19y/o G2P1 female with Marfan syndrome complicated by severe progressive scoliosis s/p posterior spinal fusion from T3 to L3 with rods and bone grafts, thoracic aortic aneurysm s/p composite graft replacement of ascending aorta and aortic valve with St. Jude valve and mild to moderate stenosis of the prosthetic aortic valve on anticoagulation therapy presents for delivery of singleton gestation. At time of initial consultation, patient strongly requested trial of labor. Given the patient's significant medical history, the risks of neuraxial analgesia far outweigh the benefits. Furthermore, Marfan syndrome in a parturient significantly increases the risks of severe complications and mortality, with aortic dissection being the most frequent cause of death among these patients. According to the ZAHARA study, the presence of congenital heart disease carries a very high risk for peripartum cardiac events, including CHF and arrhythmias.

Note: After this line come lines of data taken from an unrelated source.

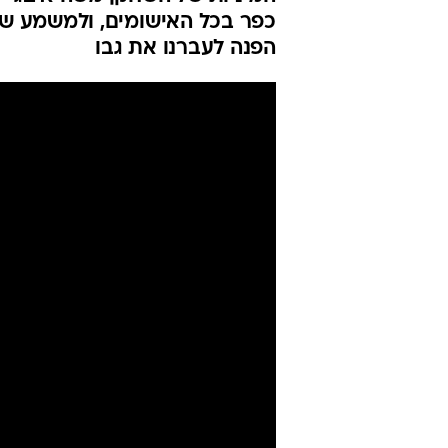
כפר בכל האישומים, ולמשמע שאל
הפנה לעברנו את גבו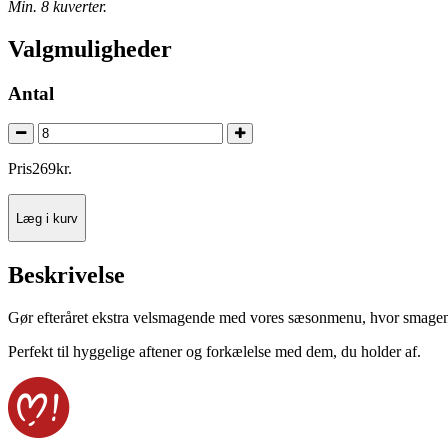
Min. 8 kuverter.
Valgmuligheder
Antal
Pris
269
kr.
Læg i kurv
Beskrivelse
Gør efteråret ekstra velsmagende med vores sæsonmenu, hvor smagen a
Perfekt til hyggelige aftener og forkælelse med dem, du holder af.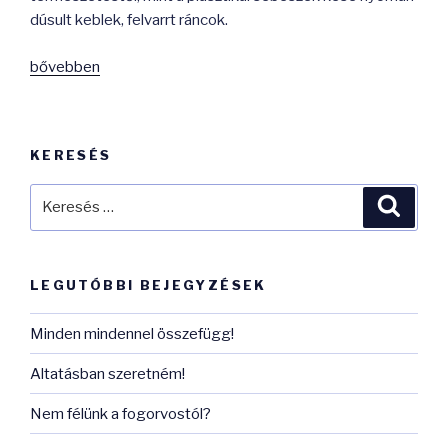
dúsult keblek, felvarrt ráncok.
„Miért
bővebben
is
szeretjük
a
KERESÉS
fehér
fogakat?”
Keresés
Keres
a
következő
kifejezésre:
LEGUTÓBBI BEJEGYZÉSEK
Minden mindennel összefügg!
Altatásban szeretném!
Nem félünk a fogorvostól?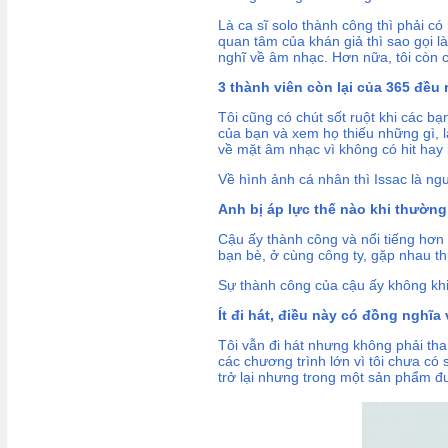
Là ca sĩ solo thành công thì phải c
quan tâm của khán giả thì sao gọi l
nghĩ về âm nhạc. Hơn nữa, tôi còn c
3 thành viên còn lại của 365 đều 
Tôi cũng có chút sốt ruột khi các 
của bạn và xem họ thiếu những gì, 
về mặt âm nhạc vì không có hit hay
Về hình ảnh cá nhân thì Issac là ng
Anh bị áp lực thế nào khi thường 
Cậu ấy thành công và nổi tiếng hơn 
bạn bè, ở cùng công ty, gặp nhau 
Sự thành công của cậu ấy không khiế
Ít đi hát, điều này có đồng nghĩa
Tôi vẫn đi hát nhưng không phải tham
các chương trình lớn vì tôi chưa có 
trở lại nhưng trong một sản phẩm đ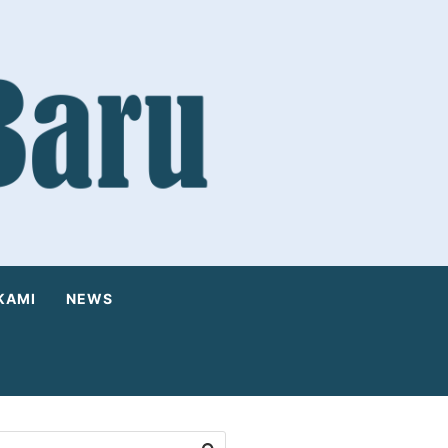
KAMI
NEWS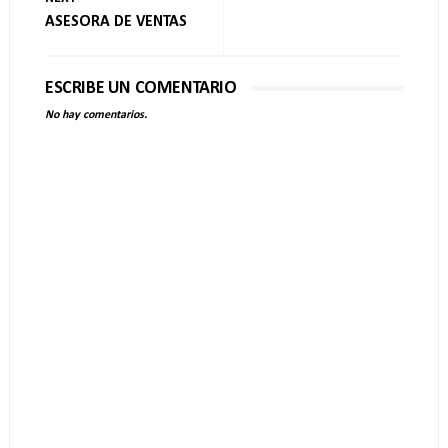
ASESORA DE VENTAS
ESCRIBE UN COMENTARIO
No hay comentarios.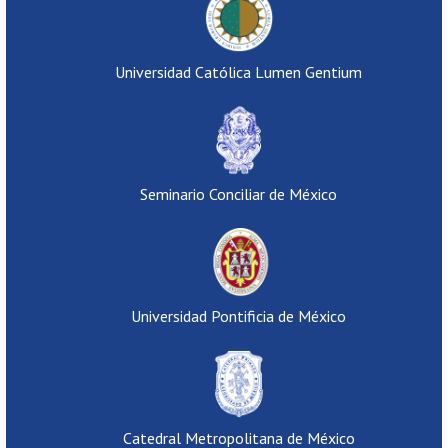
Universidad Católica Lumen Gentium
Seminario Conciliar de México
Universidad Pontificia de México
Catedral Metropolitana de México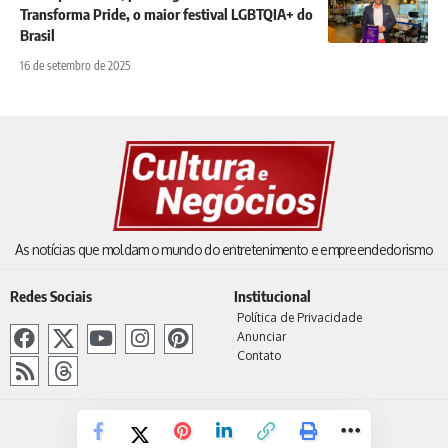
Transforma Pride, o maior festival LGBTQIA+ do
Brasil
16 de setembro de 2025
As notícias que moldam o mundo do entretenimento e empreendedorismo
Redes Sociais
Institucional
Política de Privacidade
Anunciar
Contato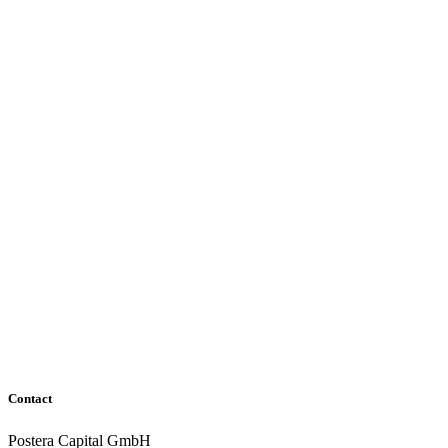
Contact
Postera Capital GmbH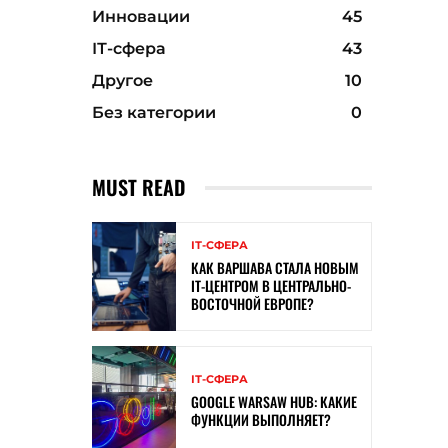
Инновации
45
ІТ-сфера
43
Другое
10
Без категории
0
MUST READ
ІТ-СФЕРА
КАК ВАРШАВА СТАЛА НОВЫМ
IT-ЦЕНТРОМ В ЦЕНТРАЛЬНО-
ВОСТОЧНОЙ ЕВРОПЕ?
ІТ-СФЕРА
GOOGLE WARSAW HUB: КАКИЕ
ФУНКЦИИ ВЫПОЛНЯЕТ?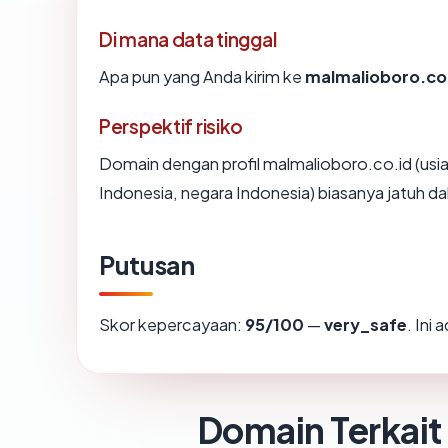
Di mana data tinggal
Apa pun yang Anda kirim ke
malmalioboro.co
Perspektif risiko
Domain dengan profil malmalioboro.co.id (usia 
Indonesia, negara Indonesia) biasanya jatuh d
Putusan
Skor kepercayaan:
95/100
—
very_safe
. Ini
Domain Terkait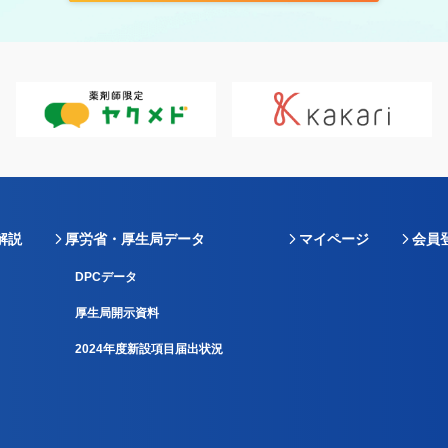
解説
厚労省・厚生局データ
マイページ
会員
DPCデータ
厚生局開示資料
2024年度新設項目届出状況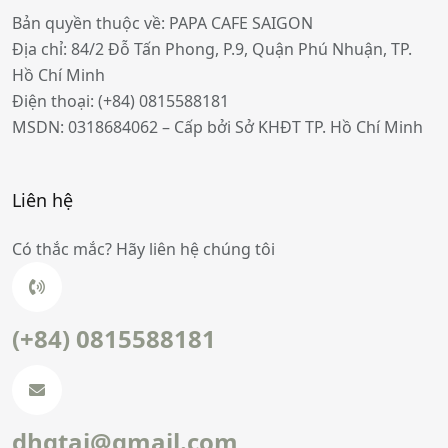
Bản quyền thuộc về: PAPA CAFE SAIGON
Địa chỉ: 84/2 Đỗ Tấn Phong, P.9, Quận Phú Nhuận, TP.
Hồ Chí Minh
Điện thoại:
(+84) 0815588181
MSDN: 0318684062 – Cấp bởi Sở KHĐT TP. Hồ Chí Minh
Liên hệ
Có thắc mắc? Hãy liên hệ chúng tôi
(+84) 0815588181
dhgtai@gmail.com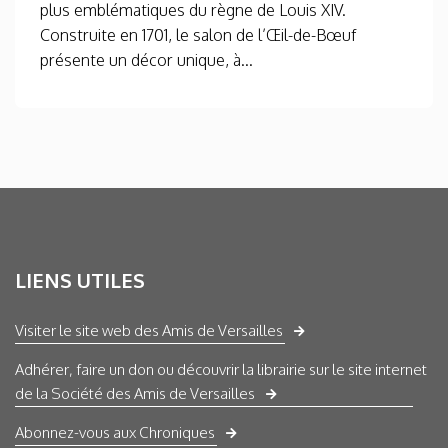
plus emblématiques du règne de Louis XIV.
Construite en 1701, le salon de l’Œil-de-Bœuf
présente un décor unique, à...
LIENS UTILES
Visiter le site web des Amis de Versailles
Adhérer, faire un don ou découvrir la librairie sur le site internet
de la Société des Amis de Versailles
Abonnez-vous aux Chroniques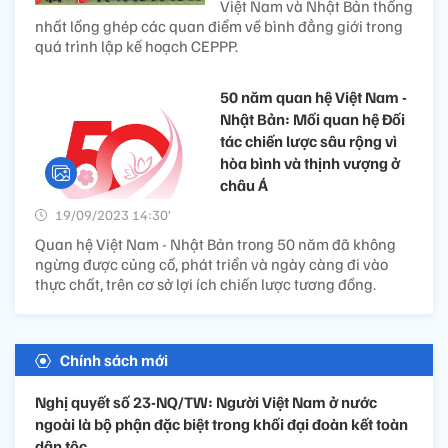
Việt Nam và Nhật Bản thống
nhất lồng ghép các quan điểm về bình đẳng giới trong
quá trình lập kế hoạch CEPPP.
50 năm quan hệ Việt Nam -
Nhật Bản: Mối quan hệ Đối
tác chiến lược sâu rộng vì
hòa bình và thịnh vượng ở
châu Á
19/09/2023 14:30’
Quan hệ Việt Nam - Nhật Bản trong 50 năm đã không
ngừng được củng cố, phát triển và ngày càng đi vào
thực chất, trên cơ sở lợi ích chiến lược tương đồng.
Chính sách mới
Nghị quyết số 23-NQ/TW: Người Việt Nam ở nước
ngoài là bộ phận đặc biệt trong khối đại đoàn kết toàn
dân tộc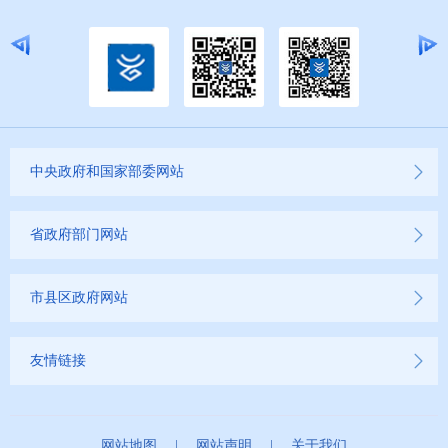
中央政府和国家部委网站
省政府部门网站
市县区政府网站
友情链接
网站地图
|
网站声明
|
关于我们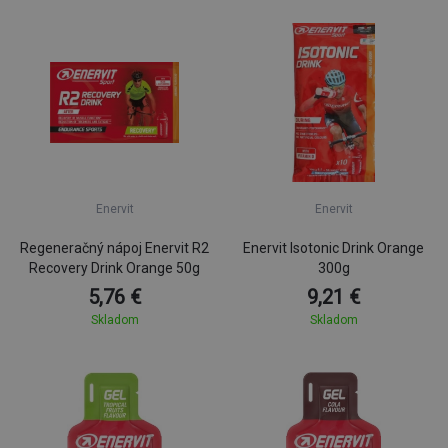
Enervit
Enervit
Regeneračný nápoj Enervit R2
Enervit Isotonic Drink Orange
Recovery Drink Orange 50g
300g
5,76 €
9,21 €
Skladom
Skladom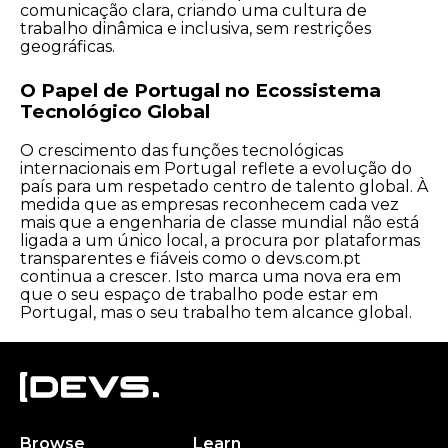
comunicação clara, criando uma cultura de
trabalho dinâmica e inclusiva, sem restrições
geográficas.
O Papel de Portugal no Ecossistema
Tecnológico Global
O crescimento das funções tecnológicas
internacionais em Portugal reflete a evolução do
país para um respetado centro de talento global. À
medida que as empresas reconhecem cada vez
mais que a engenharia de classe mundial não está
ligada a um único local, a procura por plataformas
transparentes e fiáveis como o devs.com.pt
continua a crescer. Isto marca uma nova era em
que o seu espaço de trabalho pode estar em
Portugal, mas o seu trabalho tem alcance global.
Browse
Learn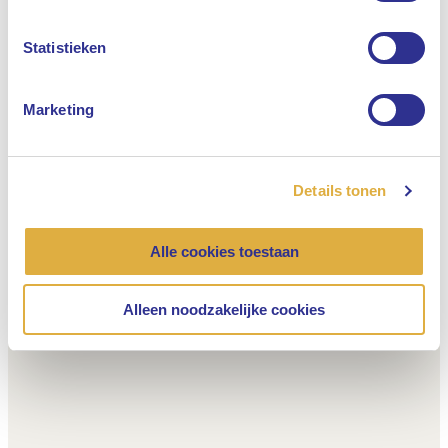
Nederlands
Statistieken
Marketing
Details tonen
Alle cookies toestaan
Alleen noodzakelijke cookies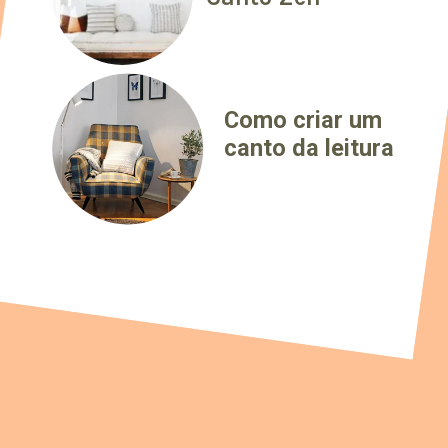
Como criar um
canto da leitura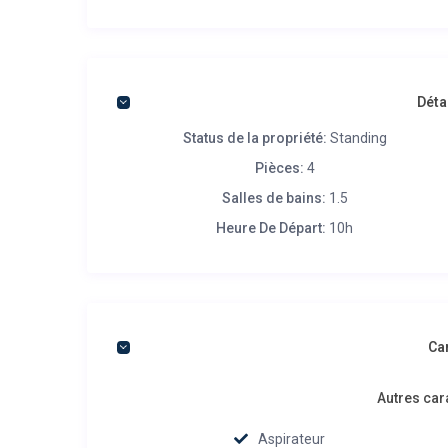
Déta
Status de la propriété:
Standing
Pièces:
4
Salles de bains:
1.5
Heure De Départ:
10h
Ca
Autres car
Aspirateur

This patient's Marfan syndrome is even further complicated by the presence of moderate stenosis of her prostethic valve, which could result in severe hemodynamic compromise if patient experiences significant increase in her afterload as occurs with valsalva or laboring. Medical management of these patients, therefore, may necessitate the use of invasive monitors. Finally, given this patient's prior cardiac surgical history being without anticoagulation carries a high risk of thromboembolic events, however maintaining anticoagulation therapy carries a higher risk of severe hemorrhage during the peripartum period. All of these factors, when examined together, argue for a very well controlled, planned elective cesarean section under general anesthesia with preparation for significant blood loss and invasive hemodynamic monitoring, and the patient must be strongly advised against neuraxial analgesia and especially against a trial of labor. Drenthen et al. Predictors of pregnancy complications in women with congenital heart disease. Eur Heart J (2010) 31 (17): 2124-2132.